Gurdev Gill was only 18 when he arrived in Canada in 1949, having travelled from the Punjab region of India to Pasadena, Calif., where his grandfather helped him get on a train to Canada.

He started working in the mill in the Vancouver Island community of Duncan almost immediately, alongside his father, Dilbag, who had immigrated years earlier.

But unlike many other young South Asian men of that era, he wanted more. He believed education was a powerful tool and decided to go to university to become a doctor. It was a risky move. A friend who had gone to law school at the University of British Columbia but wasn’t allowed to graduate, presumably because of his race, remembered Dr. Gill’s grandson, Imran Gill.

He went anyway and became the first Indo-Canadian doctor in Canada when he graduated in 1957.

“He never spoke about what that was like, but one thing I noticed: He did not like injustice. Whenever he saw it, he wanted to do something to alleviate it,” said Mr. Gill.

That passion for justice, especially for Indians in Canada and back home, drove the man fondly called “The Doc” or just “Doc” his entire life, up to the day he died suddenly of heart failure in Chandigarh, India, on Dec. 17. He was 92.

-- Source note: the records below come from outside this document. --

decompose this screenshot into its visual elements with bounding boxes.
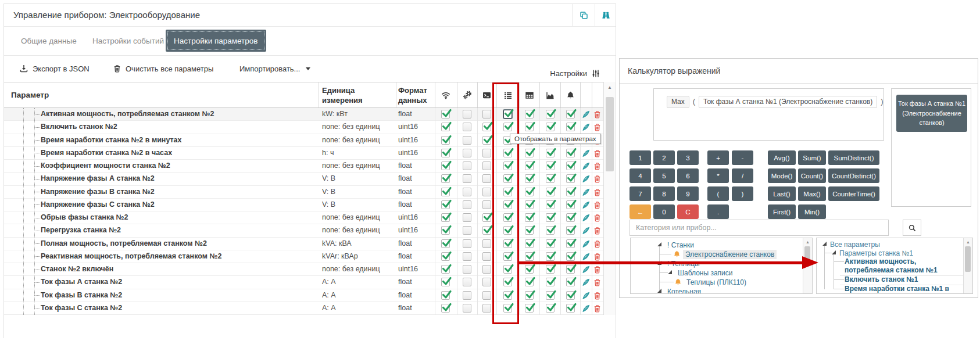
operator-key[interactable]: +: [707, 150, 729, 165]
checkbox-wifi[interactable]: [441, 136, 450, 145]
checkbox-gears[interactable]: [463, 239, 471, 248]
function-key[interactable]: CountDistinct(): [828, 168, 879, 183]
delete-icon[interactable]: [593, 291, 602, 300]
parameter-tree-item[interactable]: Включить станок №1: [845, 275, 964, 284]
checkbox-grid[interactable]: [525, 265, 534, 274]
checkbox-terminal[interactable]: [482, 136, 491, 145]
checkbox-terminal[interactable]: [482, 123, 491, 131]
checkbox-grid[interactable]: [525, 291, 534, 300]
clear-key[interactable]: C: [677, 204, 699, 219]
scrollbar-thumb[interactable]: [965, 246, 971, 272]
checkbox-grid[interactable]: [525, 239, 534, 248]
parameter-tree-scrollbar[interactable]: ▲: [963, 238, 972, 293]
operator-key[interactable]: .: [707, 204, 729, 219]
checkbox-wifi[interactable]: [441, 149, 450, 157]
expression-parameter-token[interactable]: Ток фазы А станка №1 (Электроснабжение с…: [699, 96, 877, 108]
device-tree-item[interactable]: Электроснабжение станков: [683, 250, 777, 259]
expression-function-token[interactable]: Max: [667, 96, 689, 108]
checkbox-bell[interactable]: [566, 252, 575, 261]
parameter-tree-item[interactable]: Параметры станка №1: [839, 249, 913, 258]
checkbox-terminal[interactable]: [482, 149, 491, 157]
expander-icon[interactable]: [832, 250, 836, 254]
checkbox-bell[interactable]: [566, 265, 575, 274]
checkbox-terminal[interactable]: [482, 200, 491, 209]
checkbox-grid[interactable]: [525, 213, 534, 222]
parameter-tree-item[interactable]: Все параметры: [830, 240, 880, 249]
edit-icon[interactable]: [581, 278, 591, 287]
parameter-card[interactable]: Ток фазы А станка №1 (Электроснабжение с…: [896, 95, 967, 132]
checkbox-bell[interactable]: [566, 123, 575, 131]
checkbox-gears[interactable]: [463, 174, 471, 183]
checkbox-area-chart[interactable]: [546, 291, 555, 300]
checkbox-area-chart[interactable]: [546, 161, 555, 170]
digit-key[interactable]: 6: [677, 168, 699, 183]
expander-icon[interactable]: [822, 242, 827, 246]
checkbox-terminal[interactable]: [482, 252, 491, 261]
scroll-up-icon[interactable]: ▲: [604, 85, 616, 90]
delete-icon[interactable]: [593, 213, 602, 222]
checkbox-grid[interactable]: [525, 252, 534, 261]
checkbox-gears[interactable]: [463, 291, 471, 300]
function-key[interactable]: Max(): [798, 186, 826, 201]
digit-key[interactable]: 0: [653, 204, 675, 219]
checkbox-bell[interactable]: [566, 174, 575, 183]
checkbox-wifi[interactable]: [441, 291, 450, 300]
tab-parameter-settings[interactable]: Настройки параметров: [166, 30, 266, 52]
function-key[interactable]: Mode(): [768, 168, 796, 183]
device-tree-item[interactable]: Теплицы (ПЛК110): [684, 278, 749, 287]
delete-icon[interactable]: [593, 110, 602, 119]
digit-key[interactable]: 3: [677, 150, 699, 165]
function-key[interactable]: SumDistinct(): [828, 150, 879, 165]
function-key[interactable]: Min(): [798, 204, 826, 219]
category-search-input[interactable]: [630, 220, 889, 236]
checkbox-bell[interactable]: [566, 200, 575, 209]
checkbox-bell[interactable]: [566, 161, 575, 170]
edit-icon[interactable]: [581, 123, 591, 132]
checkbox-gears[interactable]: [463, 123, 471, 131]
checkbox-terminal[interactable]: [482, 226, 491, 235]
checkbox-wifi[interactable]: [441, 252, 450, 261]
function-key[interactable]: Last(): [768, 186, 796, 201]
edit-icon[interactable]: [581, 265, 591, 274]
scroll-up-icon[interactable]: ▲: [803, 240, 812, 244]
device-tree-item[interactable]: ! Станки: [665, 241, 696, 250]
checkbox-terminal[interactable]: [482, 304, 491, 313]
checkbox-area-chart[interactable]: [546, 278, 555, 286]
edit-icon[interactable]: [581, 304, 591, 313]
checkbox-gears[interactable]: [463, 213, 471, 222]
checkbox-area-chart[interactable]: [546, 265, 555, 274]
digit-key[interactable]: 2: [653, 150, 675, 165]
operator-key[interactable]: ): [732, 186, 753, 201]
checkbox-bell[interactable]: [566, 304, 575, 313]
checkbox-terminal[interactable]: [482, 265, 491, 274]
checkbox-area-chart[interactable]: [546, 174, 555, 183]
delete-icon[interactable]: [593, 149, 602, 158]
checkbox-wifi[interactable]: [441, 239, 450, 248]
edit-icon[interactable]: [581, 149, 591, 158]
checkbox-wifi[interactable]: [441, 226, 450, 235]
checkbox-grid[interactable]: [525, 200, 534, 209]
tab-general-data[interactable]: Общие данные: [13, 30, 85, 52]
edit-icon[interactable]: [581, 239, 591, 249]
search-button[interactable]: [903, 220, 921, 236]
digit-key[interactable]: 4: [630, 168, 651, 183]
tab-event-settings[interactable]: Настройки событий: [84, 30, 172, 52]
checkbox-bell[interactable]: [566, 149, 575, 157]
checkbox-grid[interactable]: [525, 226, 534, 235]
checkbox-gears[interactable]: [463, 149, 471, 157]
checkbox-area-chart[interactable]: [546, 110, 555, 119]
checkbox-wifi[interactable]: [441, 213, 450, 222]
checkbox-wifi[interactable]: [441, 123, 450, 131]
delete-icon[interactable]: [593, 200, 602, 210]
checkbox-terminal[interactable]: [482, 188, 491, 196]
operator-key[interactable]: (: [707, 186, 729, 201]
digit-key[interactable]: 1: [630, 150, 651, 165]
digit-key[interactable]: 9: [677, 186, 699, 201]
operator-key[interactable]: -: [732, 150, 753, 165]
function-key[interactable]: Avg(): [768, 150, 796, 165]
checkbox-area-chart[interactable]: [546, 213, 555, 222]
checkbox-gears[interactable]: [463, 110, 471, 119]
checkbox-bell[interactable]: [566, 239, 575, 248]
checkbox-area-chart[interactable]: [546, 123, 555, 131]
find-button[interactable]: [595, 4, 616, 26]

Dr. Gill set up a general medical practice in New Westminster, B.C., near Vancouver, shortly after graduating. Over the years, it became much more than just another doctor’s office for hundreds of people, especially new Canadians from India. People passed around his name and office address as a resource for new arrivals. Many showed up not just for medical care but for help adjusting to life in Canada.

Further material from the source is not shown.